Mouse woke with a start and looked around before swearing softly when the inevitable pain started. Both hands went to her head. It was always worse when she woke up, but this time it was stronger than ever. Concern rose to the top of the mix and stayed there for several moments before disappearing into the maelstrom of emotion once more. "Hey, Blondie," she greeted him softly as she shifted. "Sorry. It's been bad today." She had never told him about it, and she didn't want to, but the temptation was pretty strong. "You got food?" Idly she wondered if he'd gotten any gummy worms but again, she wouldn't ask. They were a luxury not usually included in food pantries and there were better uses for the money they did have.
He gave her a worried look but held out the little bag to her. The gummies were supposed to have been a surprise but she looked so forlorn he couldn't hold them back. He just hoped she'd eat something. "You've been losing weight, Mouse, you need to eat," he chided gently. "Aren't there doctors that come down here or something?"
"You've got to be kidding," she replied as she hefted the bag. The worms brought a smile to her face, quickly lost under the weight of the emotions assaulting her. "The rest of the world has written us iff as freaks or worse. They leave us alone down here and that's how we like it." She clutched the bag of candy to herself for a moment. "Thanks, though. Just – thanks. They're my one vice, so to speak." She gave him another small, wan smile. "As for losing weight, well, that's what happens when you don't eat. Big boy like you should have figured that out." But the words were said in jest so as not to give offense.
Oliver smiled a bit as well. "Hey, we all have something that brings us pleasure, right?" He took a small sip of the absinthe and watched her closely. "So does that mean you're going to try to eat more? I don't think the others down here would like it if you faded out on them. They seem to like you."
"They'd deal. Sometimes it happens." Mouse gave a fatalistic shrug. "Like I said, the rest of the world doesn't give a rat's ass whether we live or die. Makes us all a bit – I don't know the right word but I guess you probably understand." She gave a significant glance to his current bottle. "Nobody comes down here unless they've got nowhere else to go, or nowhere to go but up. And that's their decision, nobody down here will try to force it in any direction. Makes it kinda nice."
Oliver blushed a little. "Sorry. You've just shown me a hell of a lot of kindness and I –" He coughed and took a drink to cover the fact that he'd almost told her he didn't want to lose her. "I want to repay it. You've been in a lot of pain and it doesn't seem to be getting any better." He changed the subject quickly to protect them both.

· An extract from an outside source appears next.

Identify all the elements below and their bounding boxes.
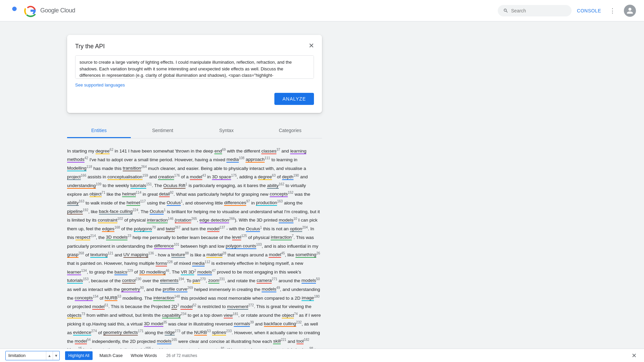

"You want to repay me?" Mouse had caught a flash of something from him, but she couldn't readily identify it out of the mix. "That's rich. Listen, down here, gratitude isn't something you can bank on. I understand it, but a lot of these people don't. We're not looking for anything from anyone." She shook her head. She could feel his consternation at the thought and tried to shove it aside, but it wasn't going. She also changed the subject. "This kind of pain, Blondie, it doesn't go away. The only thing that cuts it down to manageable levels is the morphine, and that's not working so well any more." Damn, she hadn't meant to let that slip. "It's hard to explain. It's in my head, all of it, but it isn't any less real for that. It never stops." She'd never opened herself up like this to anyone, not since it had lost her everything she had and given her the label "freak." "Listen, if you want to call yourself my friend, that's fine. Because I consider you my friend. But there's nothing you can do to help me, friend or not."
Oliver sighed but nodded. "Okay, but maybe if you told me what was in there, I might be able to help you. Look around you, look at the outside world. There are a lot of strange things going on out there now, strange but manageable. Maybe we could think of something to help."
"Whatever it is, it's killing me by inches," Mouse replied steadily. She wasn't pulling punches. He wanted to know, she'd spell it out for him. "Fear, terror, sorrow, rage. I feel them all the time and it's not what I'm feeling myself. It's from other people. I can't eat because of it, I can barely sleep, unless I use the morphine. That's the only relief I get." She couldn't help it and actually felt a bit better for sharing her secret. He was her friend, for good and all apparently, and even if she'd sworn off friendship he was there. "And I can't tell where it's coming from. It just slams into me, constantly, makes me wish I could die to get away from it."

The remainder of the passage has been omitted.